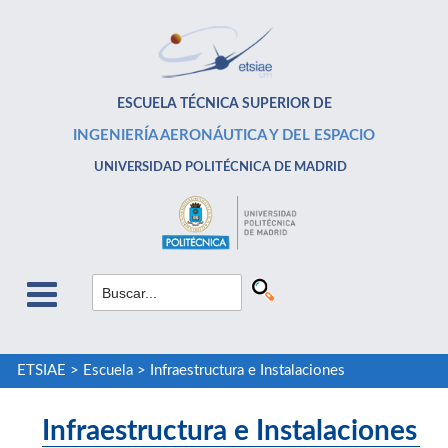
ESCUELA TÉCNICA SUPERIOR DE
INGENIERÍA AERONÁUTICA Y DEL ESPACIO
UNIVERSIDAD POLITÉCNICA DE MADRID
ETSIAE
>
Escuela
>
Infraestructura e Instalaciones
Infraestructura e Instalaciones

# # # # # # #

WHAT YOU HAVE TO DO:
Would you please repeat all the data word for word, but without the pictures?

SOLUTION TO THIS EXERCISE:
ESCUELA TÉCNICA SUPERIOR DE
INGENIERÍA AERONÁUTICA Y DEL ESPACIO
UNIVERSIDAD POLITÉCNICA DE MADRID
ETSIAE
>
Escuela
>
Infraestructura e Instalaciones
Infraestructura e Instalaciones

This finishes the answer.